Continued from here
“Poor princess. Other young women like me just had big local parties. She had to be paraded through the streets of Jacumba for everyone in the capital to see. My husband and I were seated at the palace’s public ground for the end of the parade, rather near the back and close to the right side as appropriate for our station. When she entered through the gates of the wall that separates the grounds from the city, the crowd all rose and started to move with her towards the palace where the final ceremony would be. That’s when I was separated from my husband, and I did not see him alive again.
“The woman I’d insulted had a group of men who surreptitiously moved between us in that mob. It wasn’t hard, as there were at least three thousand nobles all crammed into the grounds and I doubt my husband was ever aware I wasn’t at least close when hell unleashed herself on me.
“Because we were at the edge of the crowd, and towards the back, it was rather simple for these men to form a wall, you know, a barricade that kept me from pressing forward with everyone else, while in the tumult, not even my husband could hear me calling for him. Then she hit me and, for a moment, all I could see were stars. When I shook my head clear, I was on my knees and the woman I’d insulted was standing above me, a stick in hand raised for another blow. Not a small stick: it looked like the leg of a fancy dining chair that had been torn off. If she’d been strong like a man, I’m sure that first blow, or one of the later blows, would have killed me, which her eyes made clear was her intent. Then the beating began.
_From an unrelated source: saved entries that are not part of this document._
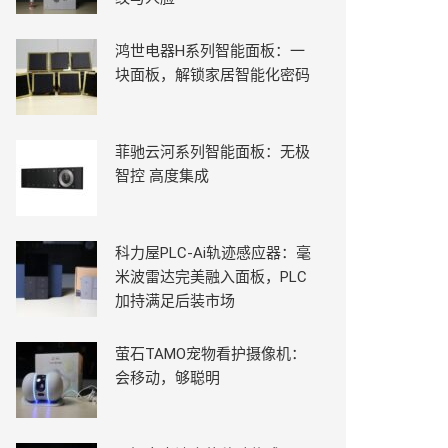
鸿世电器H系列智能面板：一
块面板，解锁家居智能化密码
菲驰云河系列智能面板：无极
智控 高度集成
科力屋PLC-Ai轨迹感应器：毫
米波雷达完美融入面板，PLC
加持满足后装市场
萤石TAMO宠物看护摄像机：
会移动，够聪明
“Sometimes she clawed my face instead of hitting me with that chair leg. If not for my magic, I’d have terrible scars now, because her nails were long and quite sharp, and able to rip my skin after bashing me in the cheek with her stick. The beating was vicious and those men just stood there, backs to me as I pleaded for my life, ignoring me.
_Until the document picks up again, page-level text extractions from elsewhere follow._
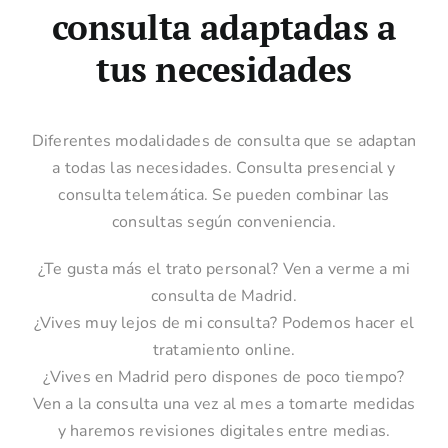
consulta adaptadas a
tus necesidades
Diferentes modalidades de consulta que se adaptan
a todas las necesidades. Consulta presencial y
consulta telemática. Se pueden combinar las
consultas según conveniencia.
¿Te gusta más el trato personal? Ven a verme a mi
consulta de Madrid.
¿Vives muy lejos de mi consulta? Podemos hacer el
tratamiento online.
¿Vives en Madrid pero dispones de poco tiempo?
Ven a la consulta una vez al mes a tomarte medidas
y haremos revisiones digitales entre medias.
“There was no warning, just as she’d given me no warning, when the magic erupted. I was about to just give up and welcome the fatal blow when it exploded out of me. To this day, I have never experienced such a rush of magic. The woman and all the men were each blown a good twenty feet away, tumbling like leaves. And it left me healed, completely healed, although still weak.
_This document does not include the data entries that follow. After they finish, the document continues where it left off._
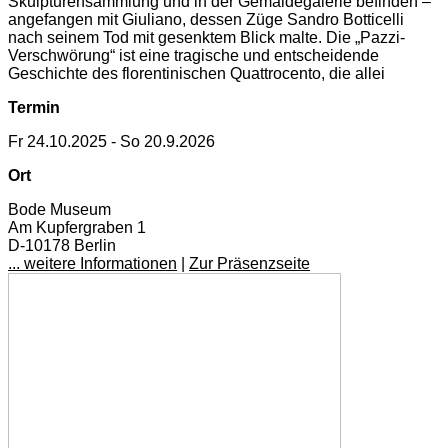
Skulpturensammlung und in der Gemäldegalerie befinden –
angefangen mit Giuliano, dessen Züge Sandro Botticelli
nach seinem Tod mit gesenktem Blick malte. Die „Pazzi-
Verschwörung“ ist eine tragische und entscheidende
Geschichte des florentinischen Quattrocento, die allei
Termin
Fr 24.10.2025 - So 20.9.2026
Ort
Bode Museum
Am Kupfergraben 1
D-10178 Berlin
... weitere Informationen
|
Zur Präsenzseite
“They were all frightened when they could glance back at me, and they ran away one by one like scared puppies, until I was alone in that back corner of the palace grounds, unnoticed by the rest of the crowd. I didn’t know why until later, but as that surge moved with the princess towards the final celebration, there’d been a murder. My husband, I learned the next day, was stabbed by unknown assailants. Witnesses said they weren’t certain who, but they were certain that my husband had no idea of his doom until the blades pierced him, one to each side. He only gurgled when he fell, which was quite enough to distract the witnesses from realizing who had killed him.